KENNEDY:  No, I‘m amazed, yes.



Dana, as always, thanks for being with us.  And we look forward to seeing you a lot in 2005 in SCARBOROUGH COUNTRY. 

KENNEDY:  Thanks, Joe. 

SCARBOROUGH:  Still ahead in SCARBOROUGH COUNTRY, he was one of the NFL‘s fiercest players on the field and one of the most devoted humanitarians off the field.  We‘re going to take a look at the life of NFL great Reggie White.  That‘s coming up next. 


SCARBOROUGH:  Hey, you can sign up for the SCARBOROUGH COUNTRY newsletter and read my editorial of the day at 


SCARBOROUGH:  We all know that the world of sports has been ugly in 2004, baseball players on steroids, basketball players beating up fans, and football players concerned with showboating.

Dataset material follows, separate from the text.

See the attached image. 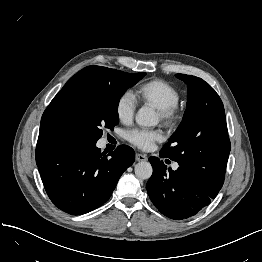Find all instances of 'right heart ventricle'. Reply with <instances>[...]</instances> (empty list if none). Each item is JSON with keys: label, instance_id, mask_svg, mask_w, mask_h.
Here are the masks:
<instances>
[{"label": "right heart ventricle", "instance_id": "right-heart-ventricle-1", "mask_svg": "<svg viewBox=\"0 0 262 262\" xmlns=\"http://www.w3.org/2000/svg\"><path fill=\"white\" fill-rule=\"evenodd\" d=\"M134 98L155 108L164 109L177 104L179 93L177 89L162 79H153L141 84L134 93Z\"/></svg>", "mask_w": 262, "mask_h": 262}]
</instances>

In this world, Reggie White was a man out of time.  White, the former Green Bay superstar defensive lineman, was a man of great character both on the field and off the field.  He pushed himself every day to be a great person.  And, in an era that predated sports figures pointing to the heavens after every moderately successful play, Reggie White publicly proclaimed Jesus Christ as his personal savior. 

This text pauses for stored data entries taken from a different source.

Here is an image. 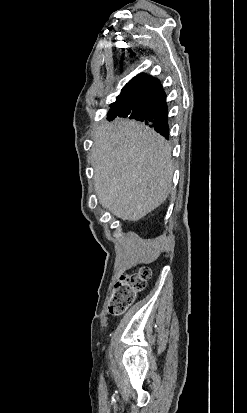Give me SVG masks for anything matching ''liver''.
Wrapping results in <instances>:
<instances>
[{
  "mask_svg": "<svg viewBox=\"0 0 247 413\" xmlns=\"http://www.w3.org/2000/svg\"><path fill=\"white\" fill-rule=\"evenodd\" d=\"M91 160L101 207L124 221L143 219L171 192V146L144 122H106L94 134Z\"/></svg>",
  "mask_w": 247,
  "mask_h": 413,
  "instance_id": "6515ba94",
  "label": "liver"
}]
</instances>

And all those who knew Reggie said that the gentle giant not only talked the talk, but he also walked the walk.  White actually studied Hebrew to gain a deeper understanding of God‘s will in his life.  And his life was cut short in the early hours after Christmas.

But God used Reggie White in death, as in life, as an example of a man who learned and leaned more on the word of God than the trappings of fame.  SCARBOROUGH COUNTRY mourns Reggie White‘s passing.  And pray other athletes will follow his legacy of faith and humility.  And, certainly, Reggie‘s family is in our prayers tonight. 

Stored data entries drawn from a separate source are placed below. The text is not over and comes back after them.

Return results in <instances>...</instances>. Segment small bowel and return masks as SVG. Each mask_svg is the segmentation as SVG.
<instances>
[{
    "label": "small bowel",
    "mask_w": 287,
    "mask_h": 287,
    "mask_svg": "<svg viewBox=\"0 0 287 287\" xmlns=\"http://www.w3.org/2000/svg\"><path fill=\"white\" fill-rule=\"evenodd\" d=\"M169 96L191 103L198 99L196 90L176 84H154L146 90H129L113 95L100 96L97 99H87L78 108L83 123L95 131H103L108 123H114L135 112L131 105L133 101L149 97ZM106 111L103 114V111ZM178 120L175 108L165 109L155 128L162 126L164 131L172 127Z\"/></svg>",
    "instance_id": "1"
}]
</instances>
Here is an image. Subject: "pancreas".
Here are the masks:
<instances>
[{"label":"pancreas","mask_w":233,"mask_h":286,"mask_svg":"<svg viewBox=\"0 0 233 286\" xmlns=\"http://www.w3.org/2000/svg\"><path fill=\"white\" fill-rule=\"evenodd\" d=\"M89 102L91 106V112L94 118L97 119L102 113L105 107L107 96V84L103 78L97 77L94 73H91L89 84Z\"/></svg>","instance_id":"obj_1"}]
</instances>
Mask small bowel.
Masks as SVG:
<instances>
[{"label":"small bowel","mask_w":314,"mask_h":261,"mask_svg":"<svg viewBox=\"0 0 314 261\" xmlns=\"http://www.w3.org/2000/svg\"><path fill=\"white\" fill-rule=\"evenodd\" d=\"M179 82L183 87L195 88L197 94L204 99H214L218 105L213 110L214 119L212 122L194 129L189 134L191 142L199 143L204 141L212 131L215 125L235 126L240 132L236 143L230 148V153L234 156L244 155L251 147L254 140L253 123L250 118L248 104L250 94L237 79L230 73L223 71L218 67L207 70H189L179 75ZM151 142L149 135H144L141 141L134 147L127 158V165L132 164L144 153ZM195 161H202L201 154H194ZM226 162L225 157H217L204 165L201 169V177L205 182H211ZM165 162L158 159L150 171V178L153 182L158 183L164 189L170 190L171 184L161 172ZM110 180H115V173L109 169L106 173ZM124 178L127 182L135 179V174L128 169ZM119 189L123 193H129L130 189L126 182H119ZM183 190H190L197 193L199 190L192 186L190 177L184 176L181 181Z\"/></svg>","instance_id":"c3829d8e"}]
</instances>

Now, he died at a hospital in Huntersville, North Carolina, at the age of 43.  And he left behind his wife, Sara, son, Jeremy, and daughter, Jecolia. 

And our condolences, as I said, go out to his family and friends.  And for more information about his funeral, you can log on to 

That‘s all the time we have for SCARBOROUGH COUNTRY tonight.  Chris Matthews is coming up next. 

I‘m looking forward to seeing you tomorrow.  Have a good evening.